In the records below, find the line containing "Localize all elements.". Restate it and all the lines after it exactly, and omit the rest.

● Data supplied:
Start of Block

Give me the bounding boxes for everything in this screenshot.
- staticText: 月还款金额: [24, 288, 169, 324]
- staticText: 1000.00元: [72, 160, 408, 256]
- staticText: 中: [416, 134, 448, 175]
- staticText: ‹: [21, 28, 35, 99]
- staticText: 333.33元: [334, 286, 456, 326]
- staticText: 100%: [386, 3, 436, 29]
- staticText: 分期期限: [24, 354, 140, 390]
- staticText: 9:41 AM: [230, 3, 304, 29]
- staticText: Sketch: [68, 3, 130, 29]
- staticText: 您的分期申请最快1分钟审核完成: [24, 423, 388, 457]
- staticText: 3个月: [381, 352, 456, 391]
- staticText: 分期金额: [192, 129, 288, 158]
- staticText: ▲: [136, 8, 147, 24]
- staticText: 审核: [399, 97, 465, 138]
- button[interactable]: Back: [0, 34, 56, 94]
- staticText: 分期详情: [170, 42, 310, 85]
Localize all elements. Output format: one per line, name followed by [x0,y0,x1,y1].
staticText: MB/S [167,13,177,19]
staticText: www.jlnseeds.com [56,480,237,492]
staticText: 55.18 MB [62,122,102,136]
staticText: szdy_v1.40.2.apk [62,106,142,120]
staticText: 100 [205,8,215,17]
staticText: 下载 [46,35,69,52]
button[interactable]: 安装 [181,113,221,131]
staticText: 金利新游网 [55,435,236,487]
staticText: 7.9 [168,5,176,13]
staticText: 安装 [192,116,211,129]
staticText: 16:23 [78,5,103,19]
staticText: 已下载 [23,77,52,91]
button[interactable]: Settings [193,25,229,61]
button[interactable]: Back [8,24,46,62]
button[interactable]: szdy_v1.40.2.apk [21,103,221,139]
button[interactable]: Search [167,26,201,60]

End of Block

● Output below:
Localize all elements. Output format: one per line, name followed by [x0,y0,x1,y1].
staticText: MB/S [167,13,177,19]
staticText: www.jlnseeds.com [56,480,237,492]
staticText: 55.18 MB [62,122,102,136]
staticText: szdy_v1.40.2.apk [62,106,142,120]
staticText: 100 [205,8,215,17]
staticText: 下载 [46,35,69,52]
button[interactable]: 安装 [181,113,221,131]
staticText: 金利新游网 [55,435,236,487]
staticText: 7.9 [168,5,176,13]
staticText: 安装 [192,116,211,129]
staticText: 16:23 [78,5,103,19]
staticText: 已下载 [23,77,52,91]
button[interactable]: Settings [193,25,229,61]
button[interactable]: Back [8,24,46,62]
button[interactable]: szdy_v1.40.2.apk [21,103,221,139]
button[interactable]: Search [167,26,201,60]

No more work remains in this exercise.